_WORK ITEM_
Starting at the line that contains "قانداق ئوقۇيدۇ" and ending at the line that contains "ھورمون ئاز بولۇپ، بىئولوگىيەلىك ئاكتىپ ھورمون", the lines below are to be given again exactly, with nothing added.

··· MATERIAL TO PROCESS

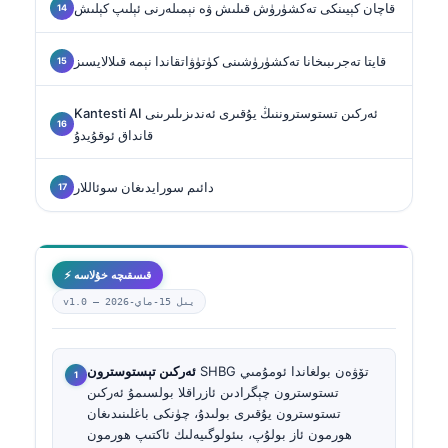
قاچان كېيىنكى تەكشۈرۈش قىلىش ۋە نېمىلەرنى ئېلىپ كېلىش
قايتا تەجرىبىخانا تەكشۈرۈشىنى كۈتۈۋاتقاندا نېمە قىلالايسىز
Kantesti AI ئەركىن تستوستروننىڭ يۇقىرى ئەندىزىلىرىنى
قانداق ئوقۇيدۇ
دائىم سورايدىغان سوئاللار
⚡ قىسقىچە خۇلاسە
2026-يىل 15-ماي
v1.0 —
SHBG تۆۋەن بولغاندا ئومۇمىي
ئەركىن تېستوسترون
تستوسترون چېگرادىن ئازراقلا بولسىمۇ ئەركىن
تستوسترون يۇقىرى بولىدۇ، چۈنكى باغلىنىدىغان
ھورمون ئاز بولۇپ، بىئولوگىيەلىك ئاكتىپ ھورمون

······
··· MATERIAL TO PROCESS

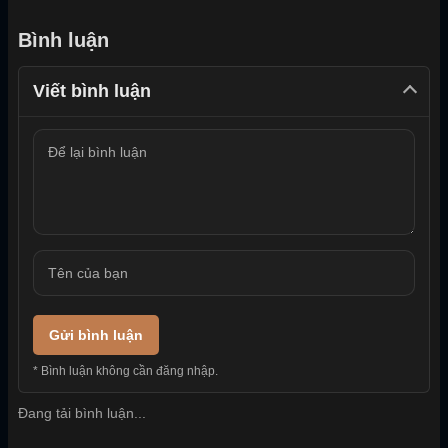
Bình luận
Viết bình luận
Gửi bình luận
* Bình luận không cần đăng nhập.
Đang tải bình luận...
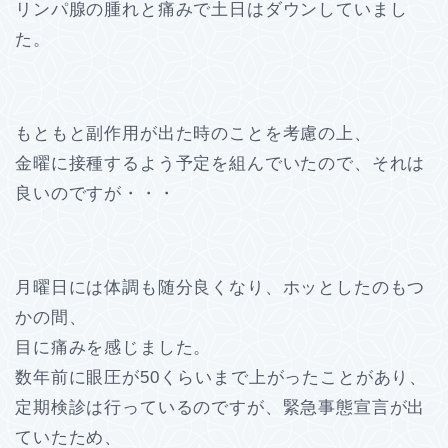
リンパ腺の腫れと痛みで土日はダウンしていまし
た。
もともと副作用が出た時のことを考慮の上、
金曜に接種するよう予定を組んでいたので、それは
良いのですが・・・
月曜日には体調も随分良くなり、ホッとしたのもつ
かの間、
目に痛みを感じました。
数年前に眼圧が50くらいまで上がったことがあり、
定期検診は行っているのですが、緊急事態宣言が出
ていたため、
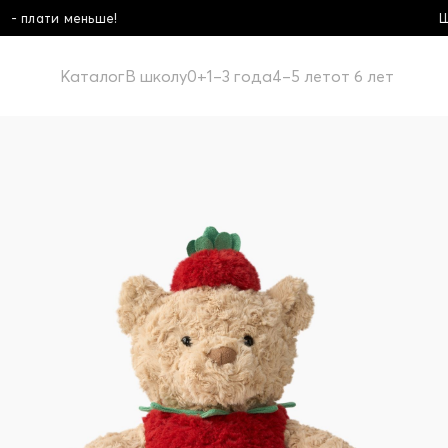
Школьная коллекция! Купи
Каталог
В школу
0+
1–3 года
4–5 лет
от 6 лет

······

_TASK OUTPUT_
قانداق ئوقۇيدۇ
دائىم سورايدىغان سوئاللار
⚡ قىسقىچە خۇلاسە
2026-يىل 15-ماي
v1.0 —
SHBG تۆۋەن بولغاندا ئومۇمىي
ئەركىن تېستوسترون
تستوسترون چېگرادىن ئازراقلا بولسىمۇ ئەركىن
تستوسترون يۇقىرى بولىدۇ، چۈنكى باغلىنىدىغان
ھورمون ئاز بولۇپ، بىئولوگىيەلىك ئاكتىپ ھورمون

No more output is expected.